Materials and Methods

In this retrospective study, we collected plasma samples from 11 patients-6 healthy controls with no evidence of any blood cancers and 5 patients with either multiple myeloma (n=3) or NHL (n=2) during the preliminary study period. Samples were analyzed using quadrupole time-of-flight liquid chromatography mass spectrometry (LC-MS). Significant features generated after statistical analyses were used for metabolomics and pathway analysis.

Results

Data after false discovery rate (FDR) adjustment at q=0.05 of features showed 136 for positive and 350 significant features for negative ionization mode in NHL patients as well as 262 for positive and 98 features for negative ionization mode in myeloma patients.

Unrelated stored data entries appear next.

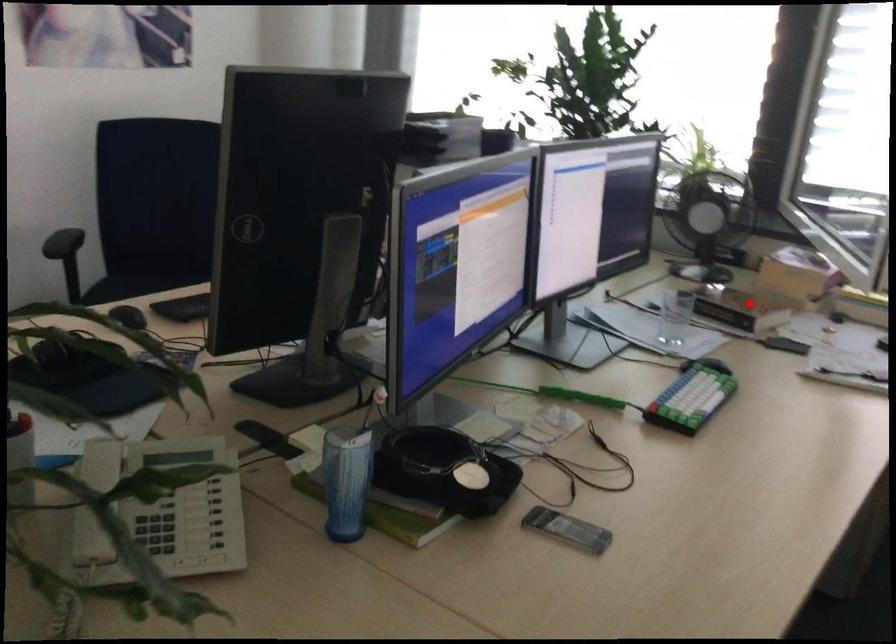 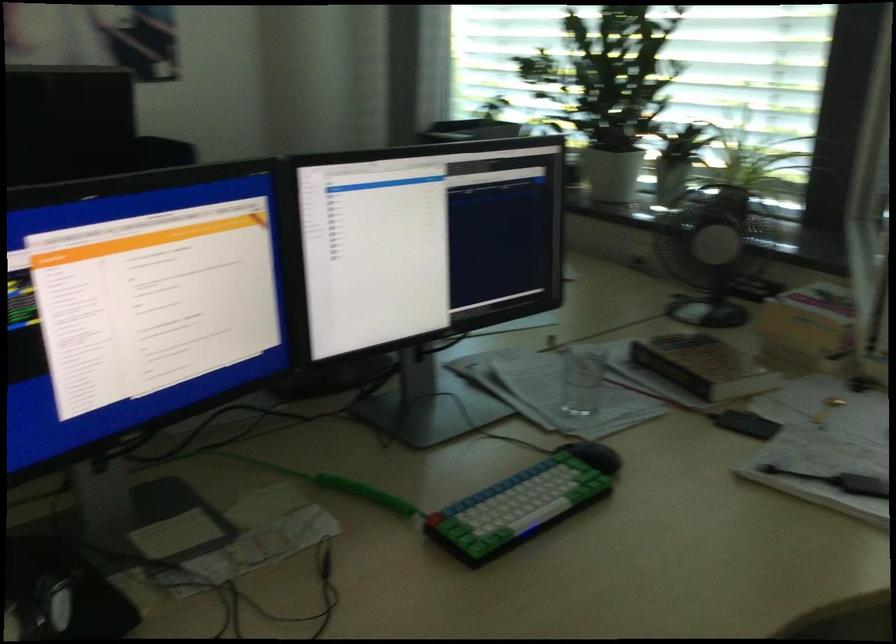 Locate, in the second image, the point that corresponds to the highlighted location in the first image.

(703, 366) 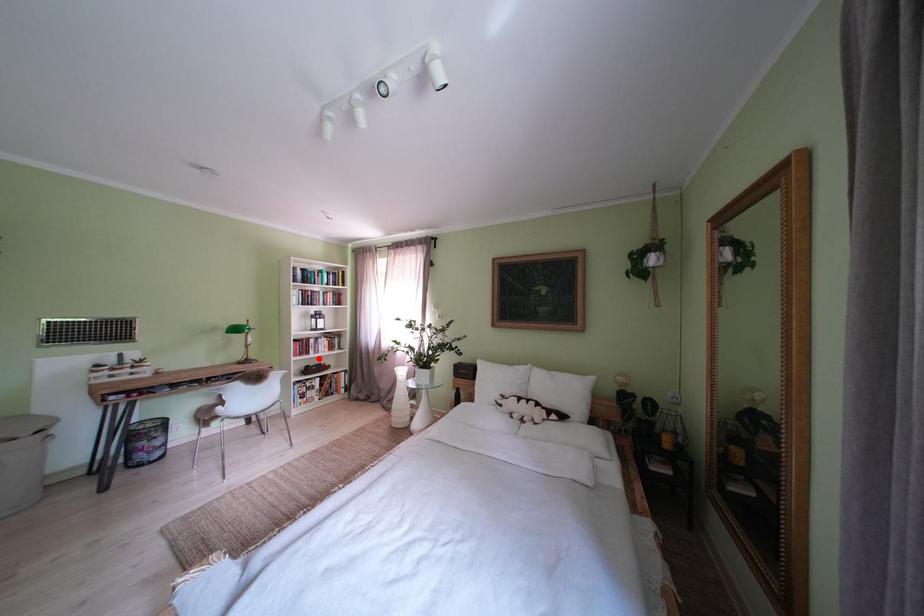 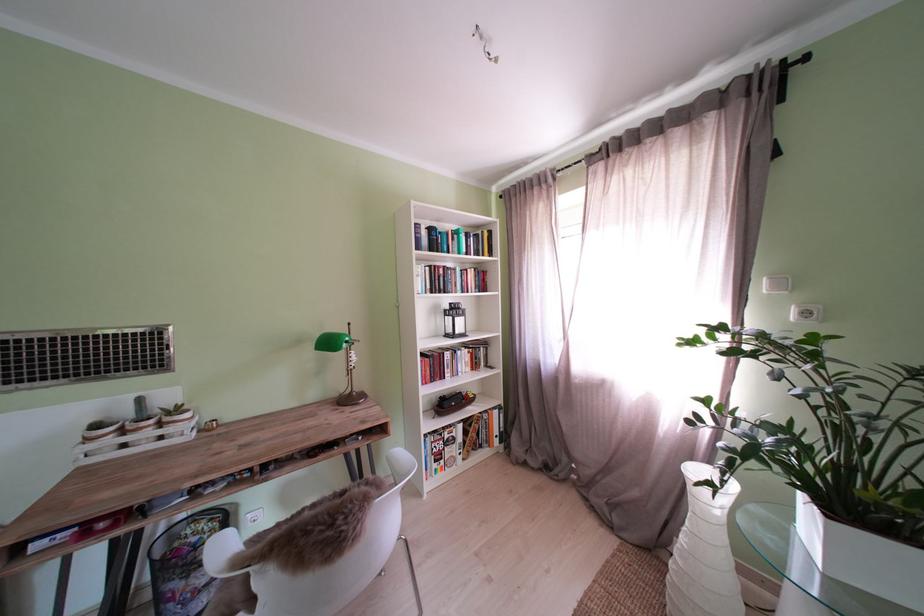 Find the pixel in the second image that matches the highlighted location in the first image.

(454, 382) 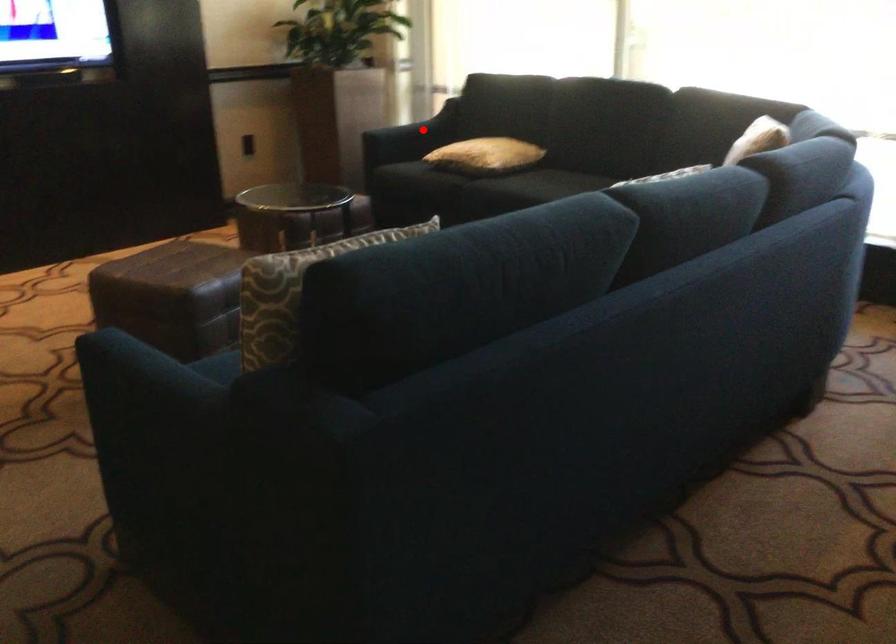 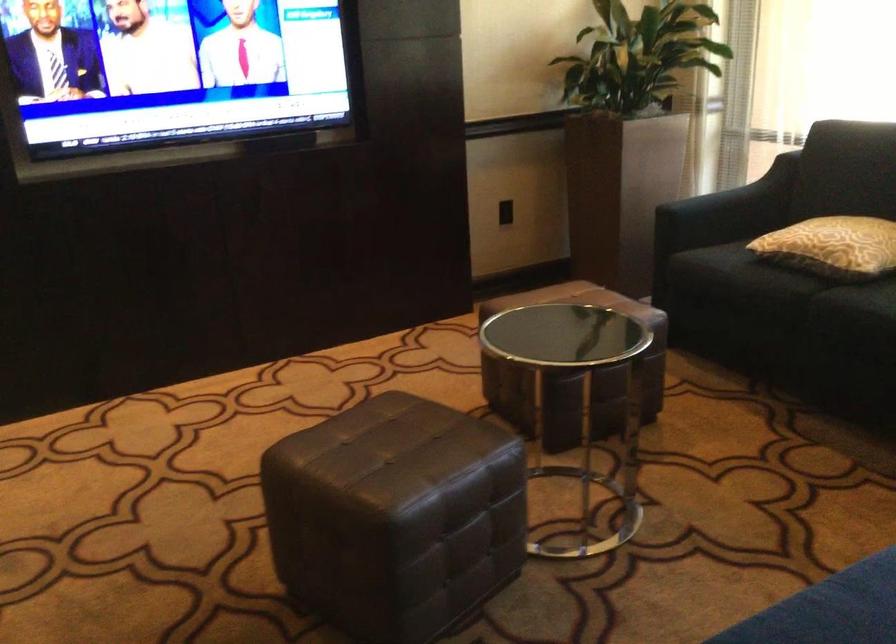 Question: A red point is marked in image1. In image2, is the corresponding 3D point closer to the camera or farther? Reply with the corresponding letter.

Choices:
 (A) The corresponding 3D point is closer.
 (B) The corresponding 3D point is farther.

Answer: (A) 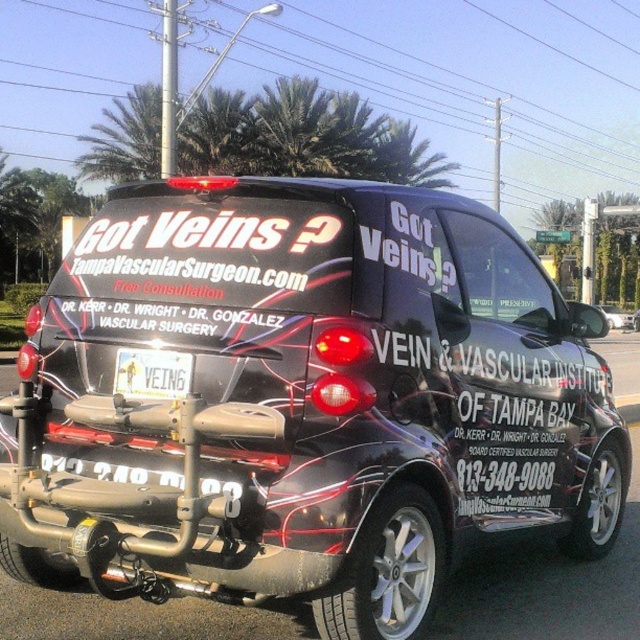 Based on the photo, can you confirm if black matte vehicle at center is taller than black matte car at center?

Yes, black matte vehicle at center is taller than black matte car at center.

Identify the location of black matte vehicle at center. (304, 401).

Is black matte vehicle at center smaller than white plastic license plate at rear?

No.

Locate an element on the screen. This screenshot has height=640, width=640. black matte vehicle at center is located at coordinates (304, 401).

This screenshot has width=640, height=640. What are the coordinates of `black matte vehicle at center` in the screenshot? It's located at (304, 401).

Is white plastic license plate at rear below glossy black car at center?

Correct, white plastic license plate at rear is located below glossy black car at center.

Does point (166, 380) lie in front of point (618, 308)?

Yes, it is in front of point (618, 308).

This screenshot has width=640, height=640. What are the coordinates of `white plastic license plate at rear` in the screenshot? It's located at (152, 372). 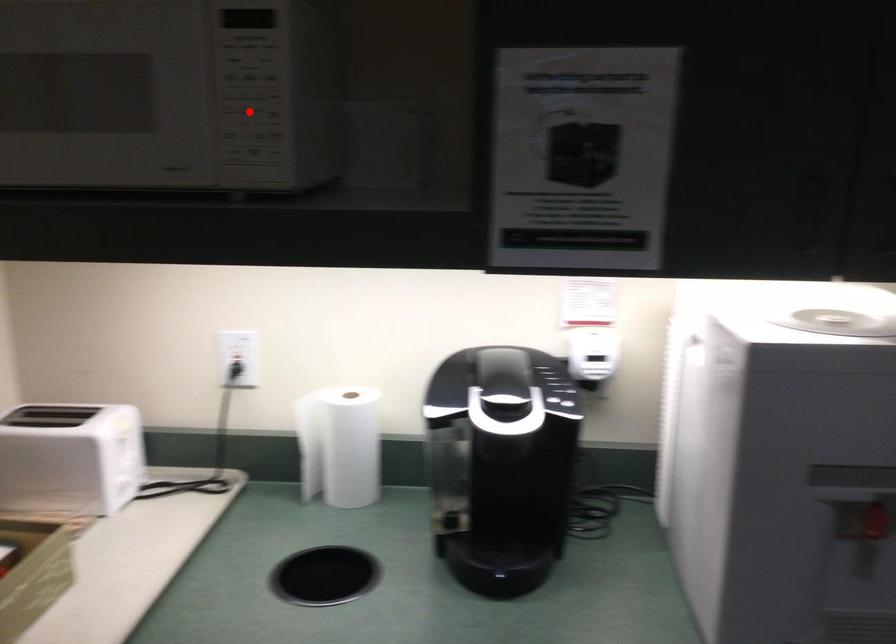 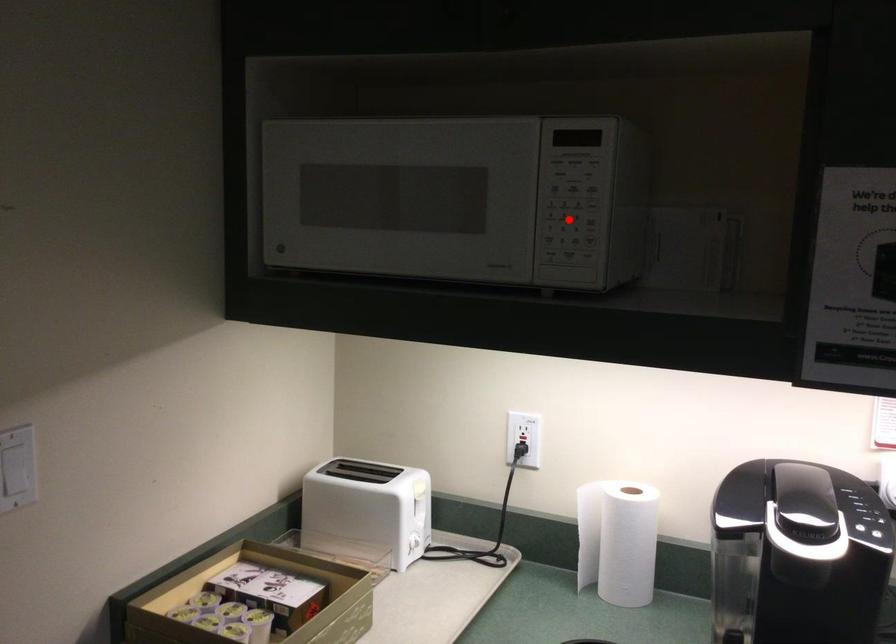 I am providing you with two images of the same scene from different viewpoints. A red point is marked on the first image and another point is marked on the second image. Is the marked point in image1 the same physical position as the marked point in image2?

Yes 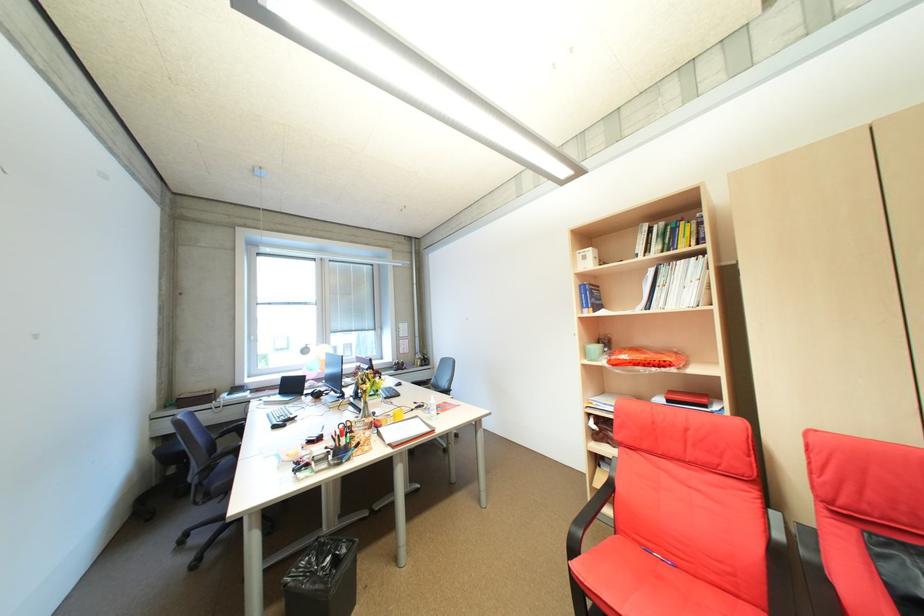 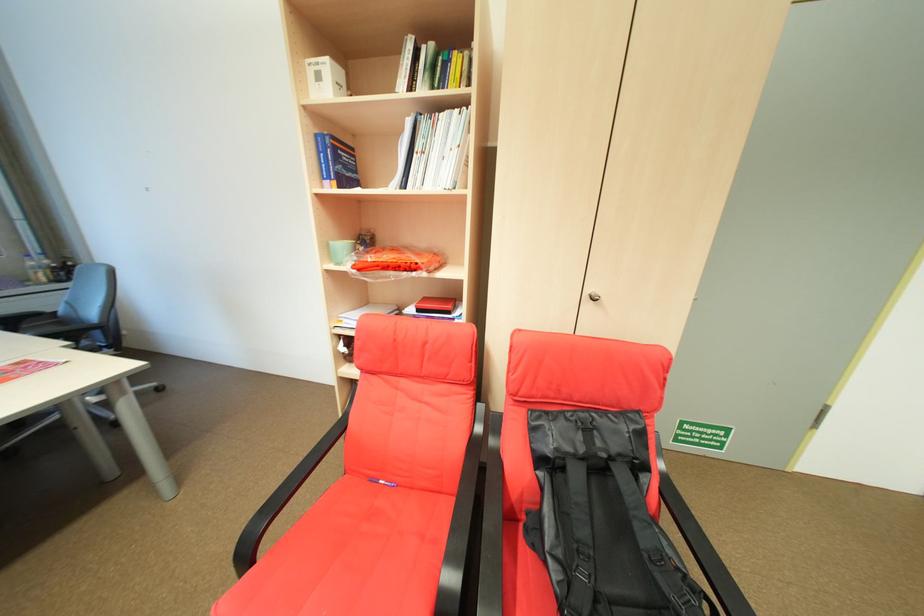 Find the pixel in the second image that matches pixel 600 291 in the first image.

(344, 148)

Kyoto Encyclopedia of Genes and Genomes (KEGG) pathway analysis determined that pathways such as steroid hormone biosynthesis, ABC transporters, and arginine and proline metabolism were affected in NHL patients. In myeloma patients, pyrimidine metabolism, carbon metabolism, and bile secretion pathways were potentially affected by the disease.

Conclusion

The results have shown tremendous differences in the metabolites of healthy individuals compared to myeloma and lymphoma patients. Validation through quantitative metabolomics is encouraged, especially for the metabolites with significantly expression in blood cancer patients.